Lesson brief
Most people pour creative effort into their careers and then expect their relationship to run on autopilot. The research is blunt: nobody would treat a business the way they treat a partnership and still expect it to survive. A relationship needs the same deliberate management you give to anything you actually want to last, and that starts with a recurring meeting on the calendar.
The recommended cadence is at least ninety minutes a week, sat down, distraction free, with an actual agenda. You do not randomly raise hard problems when one of you walks through the door tired or hungry. You wait for the meeting, where both of you have agreed in advance that this is the time to talk about hard things, money, sex, the kids, the in-laws, the calendar, the friction you noticed on Tuesday.

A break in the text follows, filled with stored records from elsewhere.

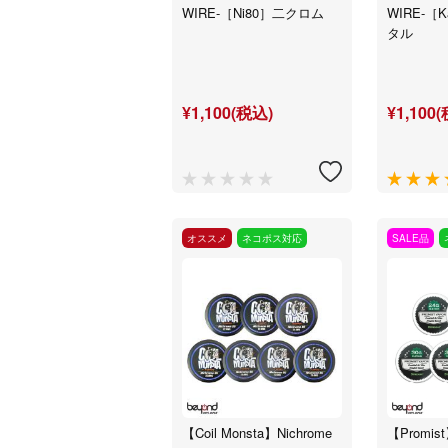
WIRE-［Ni80］二クロム
WIRE-［K
タル
¥1,100(税込)
¥1,100
オススメ
ネコポス対応
SALE品
【Coil Monsta】Nichrome
【Promist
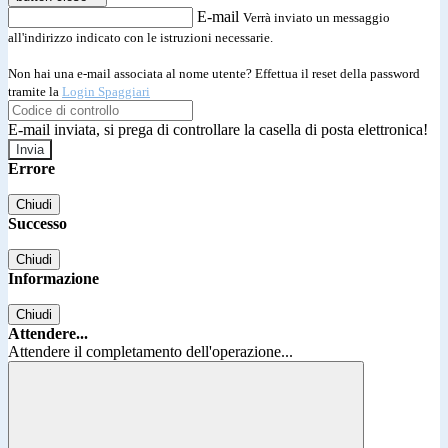
E-mail
Verrà inviato un messaggio
all'indirizzo indicato con le istruzioni necessarie.
Non hai una e-mail associata al nome utente? Effettua il reset della password
tramite la
Login Spaggiari
E-mail inviata, si prega di controllare la casella di posta elettronica!
Errore
Chiudi
Successo
Chiudi
Informazione
Chiudi
Attendere...
Attendere il completamento dell'operazione...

The point is not to make love feel corporate. The point is that a parameterised conversation lowers the cost of bringing up anything difficult, because there is a predictable container for it. Ninety minutes a week is annoying. It is also the difference between a relationship that compounds and one that quietly drifts.
Core takeaways
- Schedule a recurring ninety-minute slot every week and treat it as non-negotiable as a board meeting.

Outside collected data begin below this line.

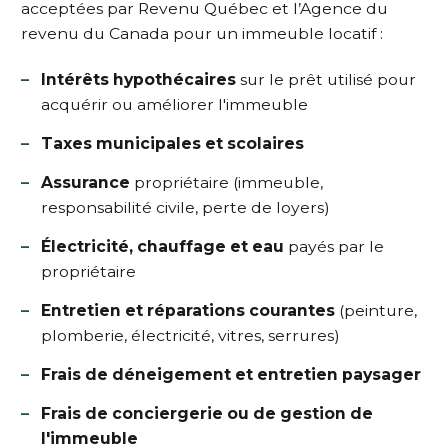
acceptées par Revenu Québec et l’Agence du
revenu du Canada pour un immeuble locatif :
Intérêts hypothécaires
sur le prêt utilisé pour
acquérir ou améliorer l'immeuble
Taxes municipales et scolaires
Assurance
propriétaire (immeuble,
responsabilité civile, perte de loyers)
Électricité, chauffage et eau
payés par le
propriétaire
Entretien et réparations courantes
(peinture,
plomberie, électricité, vitres, serrures)
Frais de déneigement et entretien paysager
Frais de conciergerie ou de gestion de
l'immeuble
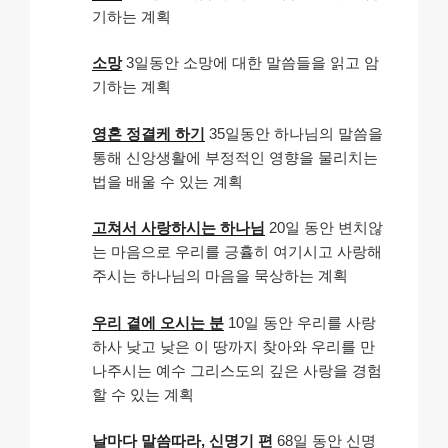
기하는 계획
소망
3일동안 소망에 대한 말씀들을 읽고 암
기하는 계획
영혼 정결케 하기
35일동안 하나님의 말씀을
통해 신앙생활에 부정적인 영향을 물리치는
법을 배울 수 있는 계획
고쳐서 사랑하시는 하나님
20일 동안 변치않
는 마음으로 우리를 긍휼히 여기시고 사랑해
주시는 하나님의 마음을 묵상하는 계획
우리 곁에 오시는 분
10일 동안 우리를 사랑
하사 낮고 낮은 이 땅까지 찾아와 우리를 만
나주시는 예수 그리스도의 깊은 사랑을 경험
할 수 있는 계획
날마다 말씀따라, 신명기 편
68일 동안 신명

- Do not start hard conversations the moment a partner walks in tired, hungry or distracted.
- Use a written agenda so both of you can add items during the week and arrive prepared.

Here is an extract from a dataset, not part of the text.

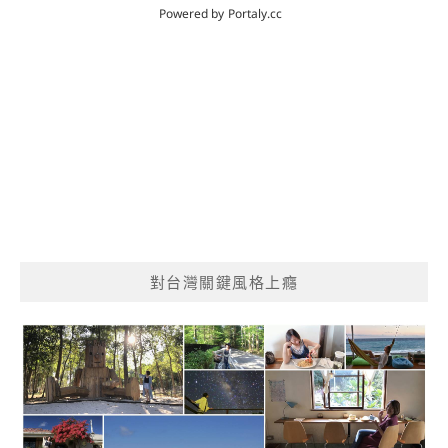
對台灣關鍵風格上癮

- Pick a neutral place and a calm time, not the kitchen at 9pm after a bad day.
- Decide in advance how you signal when something cannot wait for the meeting.
- Track which items keep returning, those are the management problems, not the solvable ones.
Practice
Block ninety minutes in your shared calendar this week, labelled as your relationship meeting. Before it starts, both of you separately write down three agenda items. At the meeting, swap lists, agree the order, set a timer for each item, and end by booking the next slot. Notice afterwards what you raised that you would otherwise have stored up or avoided.
Quiz
FAQ
- Why does desire fade in long relationships?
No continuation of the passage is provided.